Every time I drop them at daycare and one of them cries.
Every time I talk to a stay at home mom who is miserable.
Every time I talk to a Mom of a teenager in trouble who cries questioning and doubting every choice they made starting at birth.
Every time I make a choice for myself that is ultimately always for my family to be better or more stable.
I think maybe women are so used to negative self talk that adding in Mom guilt on top of body shaming, work guilt, food guilt, friend guilt, family guilt, etc. just isn’t a big deal.
But it is. I see it eat away at people. I also think it’s bullshit.
Some Mom’s want/need/have to stay at home with their kids. I did for eighteen weeks when they were born and I wanted to die. So I’m not one of them. Neither is my wife. My sons love daycare, and they go four days a week and are home with my wife and I the other three. They only went three days for the first year. But I shouldn’t have to defend our decisions. Because even if they went full time from the start that should be okay.
But for some people it’s not.
I love my kids. I love my wife. I love my career. I don’t want to sacrifice any of it. I want my kids to be proud of my accomplishments when they are old enough to understand them. I want to set an example to strive for great things. Can a stay at home mom do this? Yes. Absolutely. We are just coming at it from different angles.

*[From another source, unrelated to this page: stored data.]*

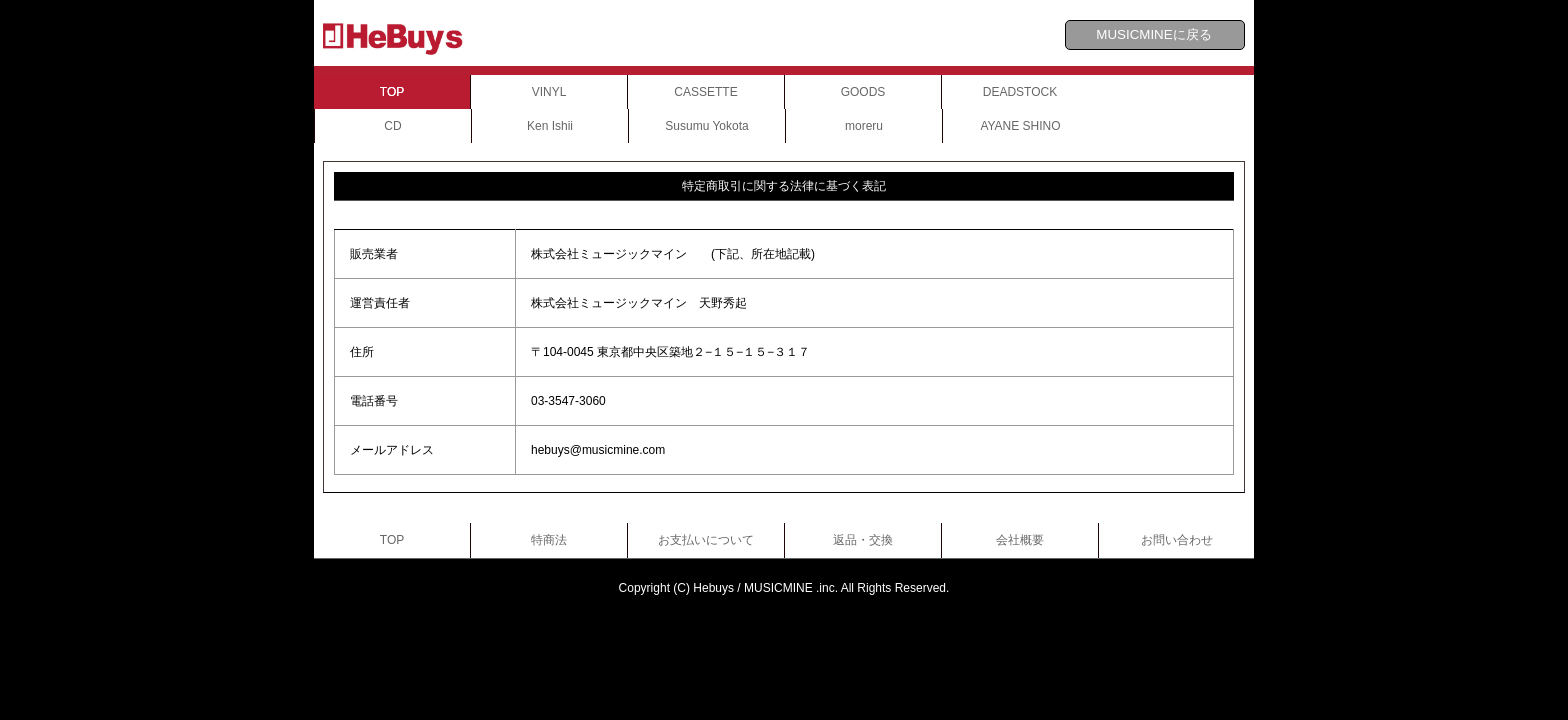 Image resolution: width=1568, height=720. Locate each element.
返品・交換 (863, 540)
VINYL (549, 92)
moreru (864, 126)
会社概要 (1020, 540)
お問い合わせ (1177, 540)
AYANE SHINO (1020, 126)
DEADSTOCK (1020, 92)
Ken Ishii (550, 126)
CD (392, 126)
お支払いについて (706, 540)
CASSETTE (705, 92)
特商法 (549, 540)
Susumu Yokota (706, 126)
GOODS (863, 92)
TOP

I don’t want to be forty-five watching them leave for college and look at my life and my marriage and realize being a Mom has defined me. I want to define being a Mom on my own terms. I want it to be a part of who I am, but not the entirety of who I will be. And I don’t want to be made to feel guilty by any one else for feeling this way. I want more experiences jumping off piers in Mexico. Without my kids there.
I see women on the other side. College, moved away, in another state, side of motherhood. It’s not pretty. It’s ugly. There is soul searching, sometimes marriages end, and women try to rebuild themselves.
From the time they are born we are made to question ourselves, feel guilty: formula/breastfeeding, solids at six months or twelve or three, rice or oatmeal, circumcised or not. Then it’s what daycare, what preschool, and God forbid their preschool doesn’t serve organic milk and antibiotic free carrots and hummus. Then what kindergarten, you want to keep twins together? What? The what sports, activities, band, arg. It goes on. So many ways and reasons to feel Mom guilt. So many expectations by society.
But in the end, I’m not going to give in. I’m a woman first and foremost. I’m not going to be taken over by the woulda coulda shoulda’s of parenthood. Because we are doing the best we can, as I’m sure most other Mom’s are too. So give yourself a pat on the back. Your kids are alive? Asleep? Mostly clean? Fed? A freaking plus.
And we deserve extra credit today for allowing them to run around the yard naked after they stripped to nothing as we pulled dead worms out of the pool vacuum. I mean seriously. We love our kids.